Packing, data handling, stuff - revision 2

rev2: added comments by cynica_l in red, fixed some typos, added a few clarifications, added some info about LOAD_LIBRARY_AS_DATAFILE. Misc stuff :).

I have some thoughts on EXE packing, data handling, and stuff. I recently had a flamewar about these topics, so I decided to sit back, relax, and write down my thoughts on these issues. I've tried keeping it technical and objective. However, I do acknowledge that it's human to fail, and I'm not much better than the rest ;). I would be interested to hear your thoughts about this, especially if you have technical comments or corrections.

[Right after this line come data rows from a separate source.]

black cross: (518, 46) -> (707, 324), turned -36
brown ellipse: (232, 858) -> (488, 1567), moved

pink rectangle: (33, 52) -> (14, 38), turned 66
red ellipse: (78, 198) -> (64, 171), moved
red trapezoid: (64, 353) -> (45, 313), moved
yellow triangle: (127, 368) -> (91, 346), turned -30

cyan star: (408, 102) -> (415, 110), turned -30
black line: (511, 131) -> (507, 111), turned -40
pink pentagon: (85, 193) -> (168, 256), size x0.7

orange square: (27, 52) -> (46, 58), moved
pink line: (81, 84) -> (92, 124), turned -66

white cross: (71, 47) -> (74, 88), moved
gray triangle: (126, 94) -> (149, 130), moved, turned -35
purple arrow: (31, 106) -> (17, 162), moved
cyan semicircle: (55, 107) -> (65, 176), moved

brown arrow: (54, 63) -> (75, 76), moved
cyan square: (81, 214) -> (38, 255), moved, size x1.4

Subjective view: EXE packing is (mostly) bad

Without argumementation and facts, that statement would be pretty lame. However, I have some clarification. First I would like to say that while I objectively believe that, considering the relatively limited size of most executables, exe compression is silly, I still *do* care about it in my own applications. Why silly? Because even a "bloated" executable at one megabyte is a very small file, even on a small harddisk with a gigabyte of storage. Lets face it, the days when you had your "OS" on one floppy and your word processor on another are over.

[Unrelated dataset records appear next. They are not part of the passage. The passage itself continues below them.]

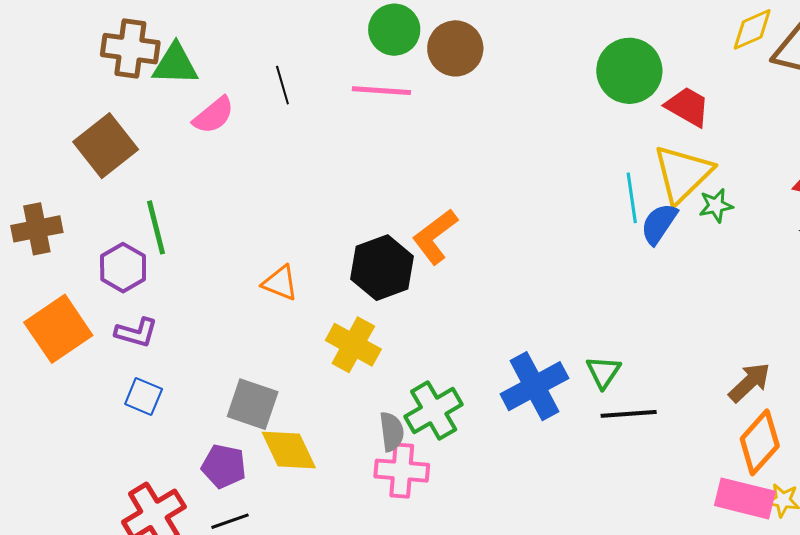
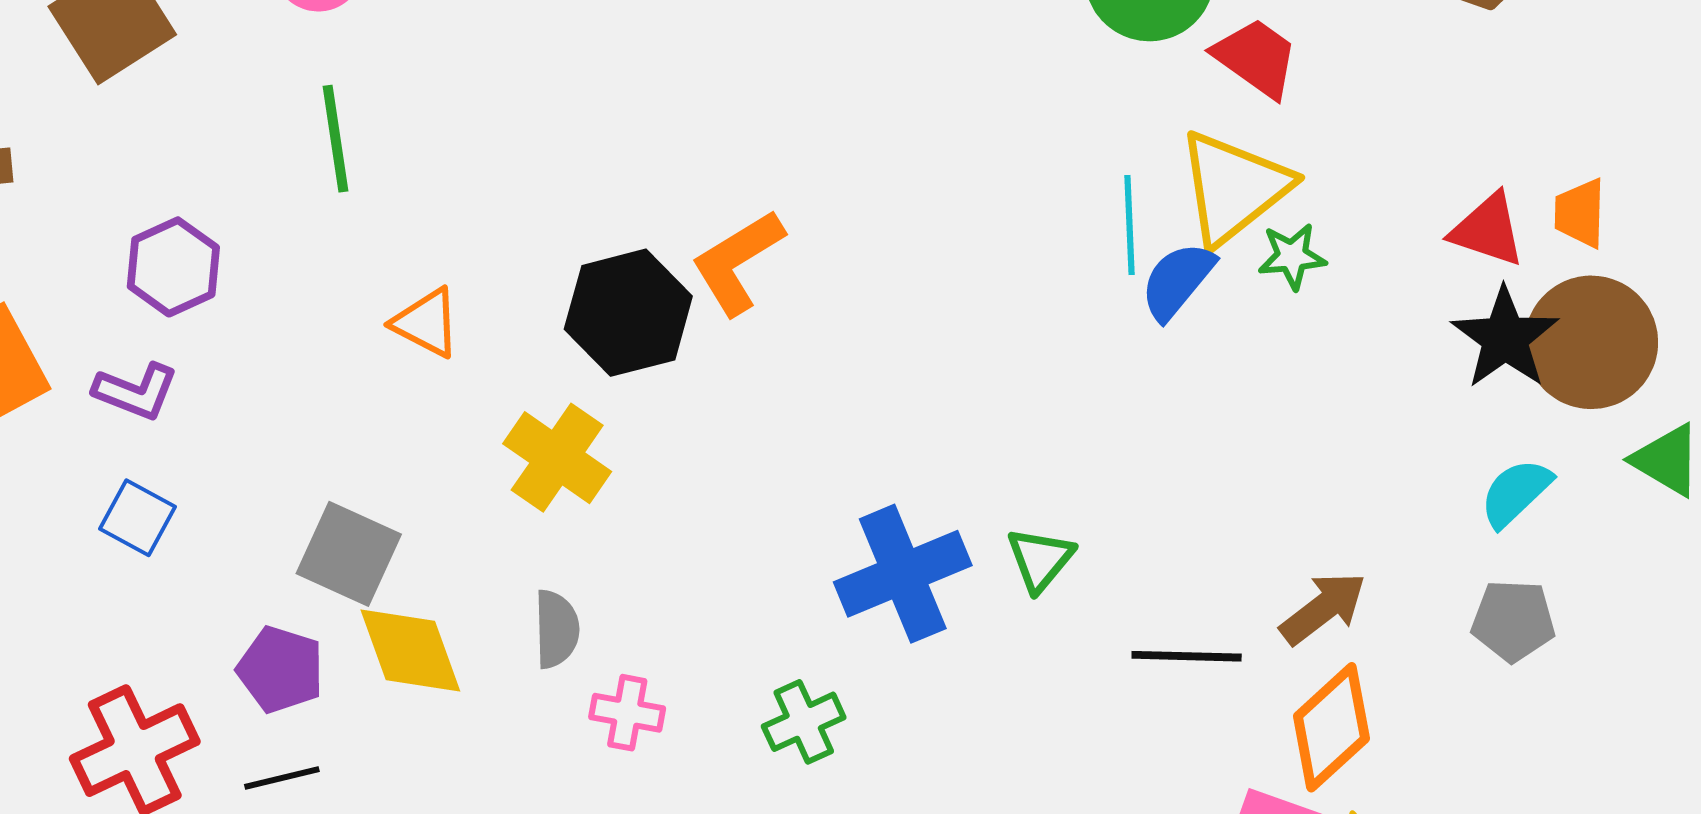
green line: (156, 227) -> (336, 139), moved
purple hexagon: (123, 268) -> (173, 267), moved
green cross: (434, 410) -> (804, 722), moved, size x0.7
black line: (629, 414) -> (1187, 656), moved
gray semicircle: (392, 432) -> (556, 629), moved
pink cross: (402, 471) -> (627, 713), size x0.7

For this "essay", I will assume win32 as OS and Portable Executable as file format.

As for more technical argumentation... there are a number of reasons why exe compression is bad. On IA32, memory is organized in "pages", which happen to be 4096 bytes (there are some page size extensions on later processors, but they aren't too relevant in the context of this essay -- except of course that a 4meg page being swapped out hurts more than a 4k page :)).

Each process has it's own memory space. This means that processes are isolated from eachother (pretty nice way to avoid programs accidentally overwriting eachother), and thus linear address 0x401000 is usually mapped to different physical memory locations in different processes.

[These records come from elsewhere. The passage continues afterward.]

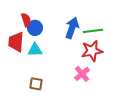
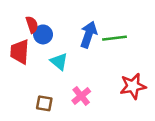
cyan triangle: (35, 50) -> (59, 62), moved, turned 42
red star: (92, 51) -> (133, 86), moved
pink cross: (82, 74) -> (81, 96), moved

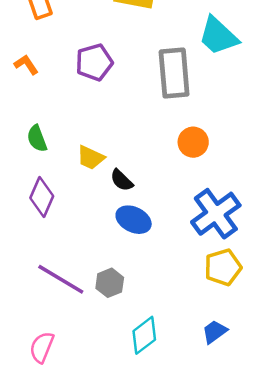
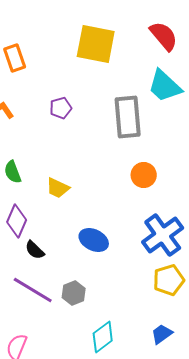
purple pentagon: (94, 62) -> (61, 108), size x0.7
black semicircle: (122, 180) -> (35, 250), moved

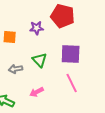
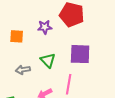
pink line: (72, 83) -> (69, 84), moved, turned 36

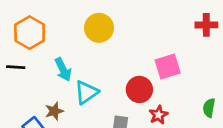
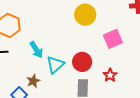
yellow circle: (99, 28) -> (85, 15), moved
red circle: (139, 89) -> (82, 62), moved

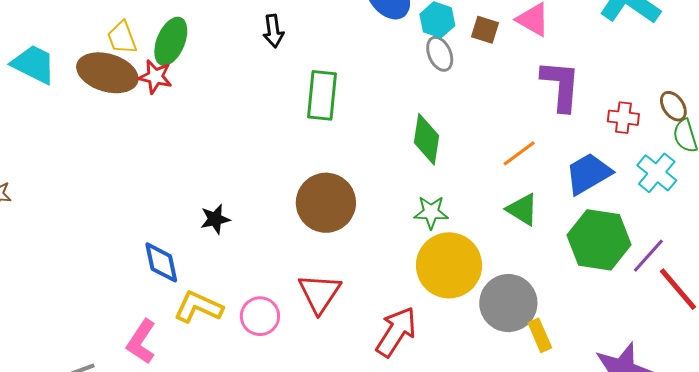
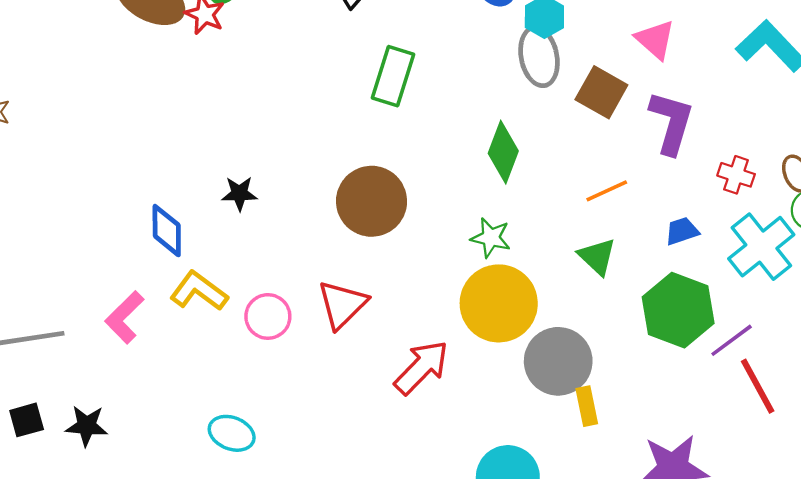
brown square: (485, 30) -> (601, 92), moved, size x1.5
gray ellipse: (440, 54) -> (539, 57), size x1.4
cyan cross: (657, 173) -> (761, 247), size x1.4
blue trapezoid: (588, 174) -> (682, 231), size x0.6

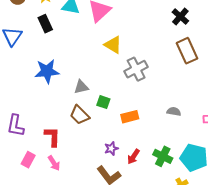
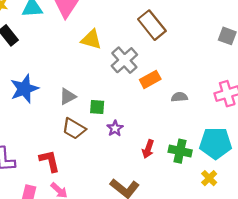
brown rectangle: (187, 51) -> (152, 25), moved
orange rectangle: (130, 117) -> (150, 79), moved
purple star: (111, 149) -> (115, 128), moved
red arrow: (133, 157) -> (148, 149), moved

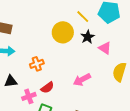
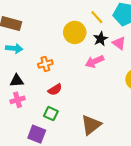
pink triangle: (105, 48) -> (119, 43), moved
pink arrow: (82, 80) -> (95, 61), moved
pink cross: (29, 96) -> (18, 100), moved

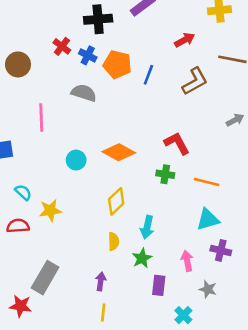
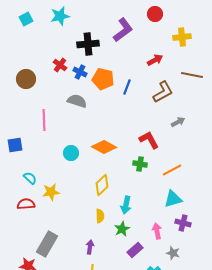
gray arrow: (235, 120) -> (178, 122), moved
orange line: (207, 182) -> (172, 170), turned -42
purple rectangle: (159, 285) -> (135, 250), turned 42

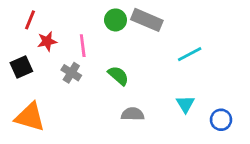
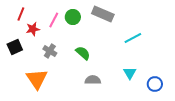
green circle: (116, 20) -> (73, 17), moved
pink line: (83, 46) -> (54, 20), moved, turned 35
orange triangle: (30, 117) -> (37, 79), moved, turned 40

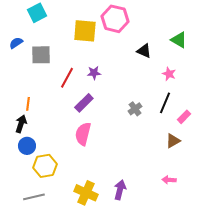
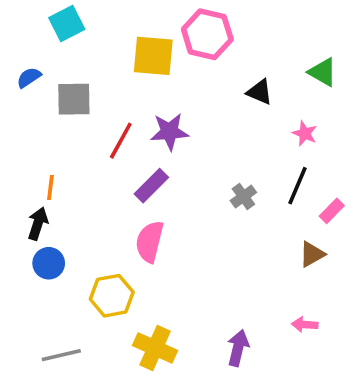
purple star: (94, 73) -> (169, 132), size x1.5
yellow hexagon: (45, 166) -> (112, 296), moved
purple arrow: (120, 190) -> (238, 348), moved

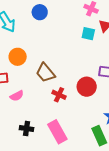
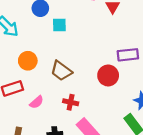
cyan square: (88, 34) -> (59, 25), moved
red cross: (59, 95) -> (71, 102), moved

However, to save physical memory, windows will map "clean" pages to the same physical memory locations. That is, if you run explorer.exe twice, physical memory will only be allocated once for the static parts (code, resources, etc) - the "clean" pages. Memory that is written to will obviously have to be allocated per-process and cannot be mapped to the same physical location (this could give some pretty weird results ;).

Where does exe compression enter the picture? Think about it. When you compress an executable, it has to be decompressed runtime. This has the result that *all* pages of the executable will be marked as dirty, even though code is theoretically shareable. You could theoretically mark pages as clean after the decompression is done to achieve page sharing, but I don't believe this is possible at application (ring3) level. You could also possibly mark the code section with the shared flag, but caution will have to be taken - and what about self-modifying code?

On my win2k system, explorer.exe has a 103424 byte code section. 10 instances (not uncommon for me) would have about a megabyte of shareable code pages. Resources are another 127488 bytes, or 1.2 megabytes for 10 instances. There's bound to be a good deal of bytes in the data section that aren't written to, or are only written to in certain usage patterns, so as you can probably see, this all adds up. A few megabyte might not seem too bad with todays abundance of RAM, but if you consider the amount of applications that run on a normal windows box... it all adds up.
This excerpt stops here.